At the time of final analysis, 54% of the 60 Gy group and 63% of the 45 Gy group progressed; 42% and 46%, respectively, experienced distant metastasis (P = .60). In the 60 Gy group, 23% of patients experienced an intrathoracic relapse compared with 37% of patients in the 45 Gy group (P = .037); 12% and 17%, respectively, had an intrathoracic relapse at first relapse (P = .37). There were no detected differences in median time to progression for patients with isolated relapse in the thorax as first progression (P = .10) or in median post-progression survival (P = .11).

After the first relapse, 85% of the 60 Gy group and 76% of the 45 Gy group received second-line chemotherapy (P = .26).

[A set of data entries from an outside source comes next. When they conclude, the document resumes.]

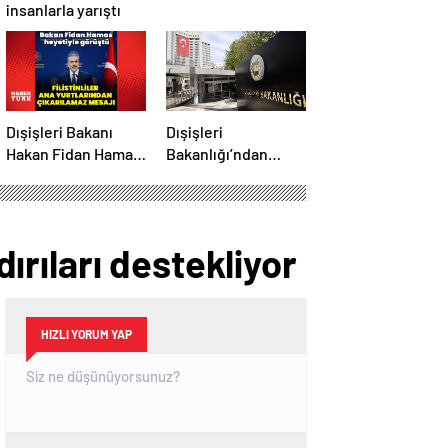
insanlarla yarıştı
Dışişleri Bakanı
Dışişleri
Hakan Fidan Hamas
Bakanlığı’ndan
heyetiyle görüştü
Rümeysa Öztürk
açıklaması
dırıları destekliyor
HIZLI YORUM YAP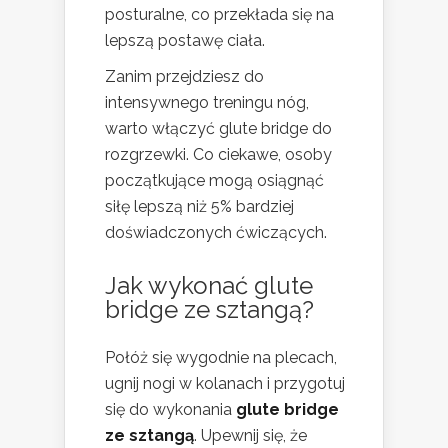
posturalne, co przekłada się na
lepszą postawę ciała.
Zanim przejdziesz do
intensywnego treningu nóg,
warto włączyć glute bridge do
rozgrzewki. Co ciekawe, osoby
początkujące mogą osiągnąć
siłę lepszą niż 5% bardziej
doświadczonych ćwiczących.
Jak wykonać glute
bridge ze sztangą?
Połóż się wygodnie na plecach,
ugnij nogi w kolanach i przygotuj
się do wykonania
glute bridge
ze sztangą
. Upewnij się, że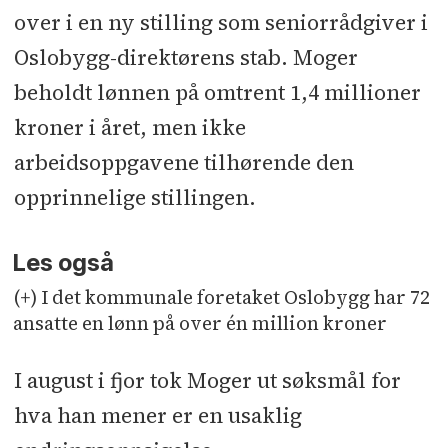
over i en ny stilling som seniorrådgiver i
Oslobygg-direktørens stab. Moger
beholdt lønnen på omtrent 1,4 millioner
kroner i året, men ikke
arbeidsoppgavene tilhørende den
opprinnelige stillingen.
Les også
(+) I det kommunale foretaket Oslobygg har 72
ansatte en lønn på over én million kroner
I august i fjor tok Moger ut søksmål for
hva han mener er en usaklig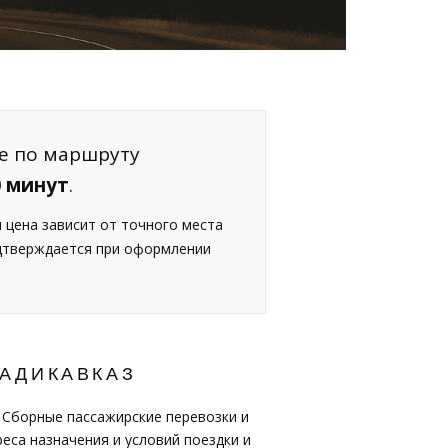
ие по маршруту
0 минут
.
я цена зависит от точного места
одтверждается при оформлении
ЛАДИКАВКАЗ
 Сборные пассажирские перевозки и
еса назначения и условий поездки и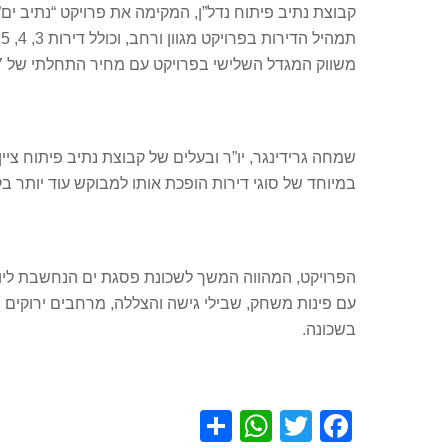
משווק המגדל השלישי בפרויקט עם מחיר התחלתי של 1.307 מיליון ₪ לדירת 3חדרים.
שמחה גרידינגר, יו”ר ובעלים של קבוצת נתיב פיתוח ציין
במיוחד של סוגי דירות הופכת אותו למבוקש עוד יותר בקר
עם פינות משחק, שבילי גישה והצללה, מרחבים ירוקים ו
בשכונה.
S
W
T
F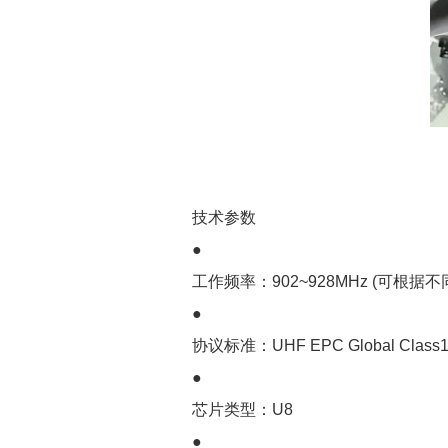
技术参数
●
工作频率：902~928MHz (可根
●
协议标准：UHF EPC Global Class1 G
●
芯片类型：U8
●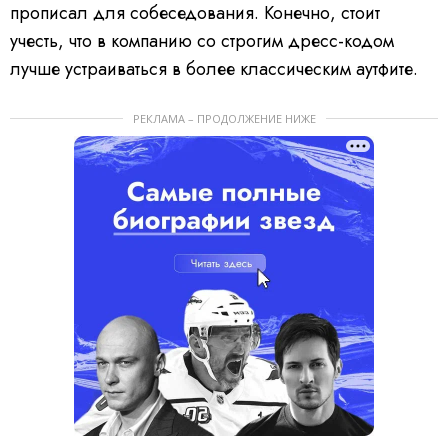
прописал для собеседования. Конечно, стоит
учесть, что в компанию со строгим дресс-кодом
лучше устраиваться в более классическим аутфите.
РЕКЛАМА – ПРОДОЛЖЕНИЕ НИЖЕ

Regarding acute radiotherapy-related adverse effects (AEs), grade 3 esophagitis occurred in 21% of the 60 Gy group and 18% of the 45 Gy group (P = .83); grade 3 to 4 pneumonitis and grade 5 pneumonitis occurred in 3% and 1% of the 60 Gy group. Per long-term AEs, physician-reported eating or swallowing dysfunction occurred in 6% of the 60 Gy group and 8% of the 45 Gy group (P = .57), and physician-reported cognitive impairment occurred in 1% and 9%, respectively (P = .025). Stenting or blocking of the esophagus occurred in 2% of the 60 Gy group.

Reference

Grønberg BH, Killingberg KT, Fløtten Ø, et al. High-dose versus standard-dose twice-daily thoracic radiotherapy in limited-stage SCLC: final survival data, long-term toxicity, and relapse patterns in a randomized, open-label, phase II trial. J Thorac Oncol. 2025 Apr 19:S1556-0864(25)00696-3. doi: 10.1016/j.jtho.2025.04.007.